Renzi also proposes to reform Italy's provincial governments. Provinces will be removed from the constitution and since senators will represent the Italian regions, they could be abolished altogether.
The Prime Minister wants to abolish the National Council for Economics and Labor (CNEL), an assembly of experts who advise the Italian government, Parliament and the regions, a step which he says will save €20 million.
Another part of the reform package concerns petitions. Current Italian law states that 50,000 petitions are required in order to propose legislation, but the Italian parliament is not obliged to discuss the proposal. Renzi's reform pledges that parliament has to consider any petition which gets more than 150,000 votes.
Ettore Greco, director of the Istituto Affari Internazionali (IAI) in Rome told Gazeta.ru that Renzi is hoping for victory that will give him momentum to carry out further reforms.
"Premier Renzi is hoping that the impulse which he receives if voters say 'yes' in the referendum will give him the possibility to renew reform, the implementation of which has slowed significantly in recent years."
"A large part of the electorate doesn't see an alternative to Renzi's plans, because of fears that his defeat in the referendum could cause a long period of political instability, not least because the opposition is weak and fragmented," Greco said.
Opponents to the reform argue that it reduces crucial checks and balances in Italy's political system. The anti-establishment Five Star Movement, which has called for a referendum on the Euro single currency, has become the largest opposition party in Italy.
Five Star Movement leader Beppe Grillo has called on followers to oppose the reform, and if Renzi loses it is likely that Italy will hold a general election next summer, in which a Five Star victory is a real possibility.
According to a poll conducted November 17 by Lorien, the Five Star Movement has even more popular support than Renzi's center-left Democratic Party.
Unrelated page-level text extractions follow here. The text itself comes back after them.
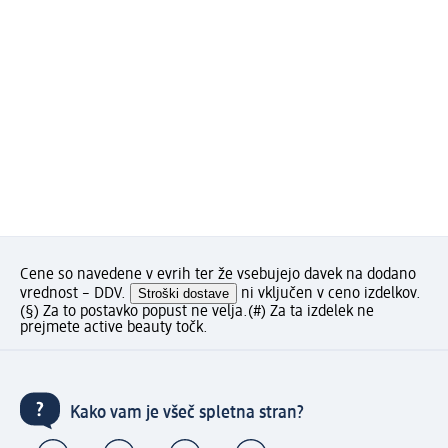
Cene so navedene v evrih ter že vsebujejo davek na dodano
vrednost – DDV.
Stroški dostave
ni vključen v ceno izdelkov.
(§) Za to postavko popust ne velja.
(#) Za ta izdelek ne
prejmete active beauty točk.
Kako vam je všeč spletna stran?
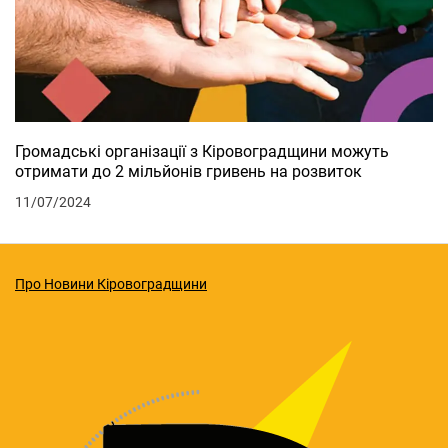
Громадські організації з Кіровоградщини можуть
отримати до 2 мільйонів гривень на розвиток
11/07/2024
Про Новини Кіровоградщини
Opinion polling is banned in Italy for two days before an election, but recent polls have shown that many Italians remained undecided.
According to a poll of 1,000 respondents conducted by the Agora-RAI3 television program on November 16, 62 percent of Italians are planning to vote in the referendum, 27 percent aren't taking part and 11 percent still hadn't decided.
Of those who intend to vote, 37 percent said they were voting in favor of the reform, and 42 percent said they were voting against.
A poll carried out for the newspaper La Repubblica November 14-16 found 41 percent reject the reform, 37 percent are in favor and 25 percent still undecided.
A poll by Corriere della Sera over the same period found 45 percent against the reform, and 55 percent reject it.
Renzi himself has promised to leave office if he doesn't get the vote he wants, calling the reform a "matter of principle."
"If I lost, I'm not just going home, I'm leaving politics altogether," Renzi told Rai News.
"I am not prepared to turn the referendum into a plebiscite about faith (in my government), but for me this is a matter of principle."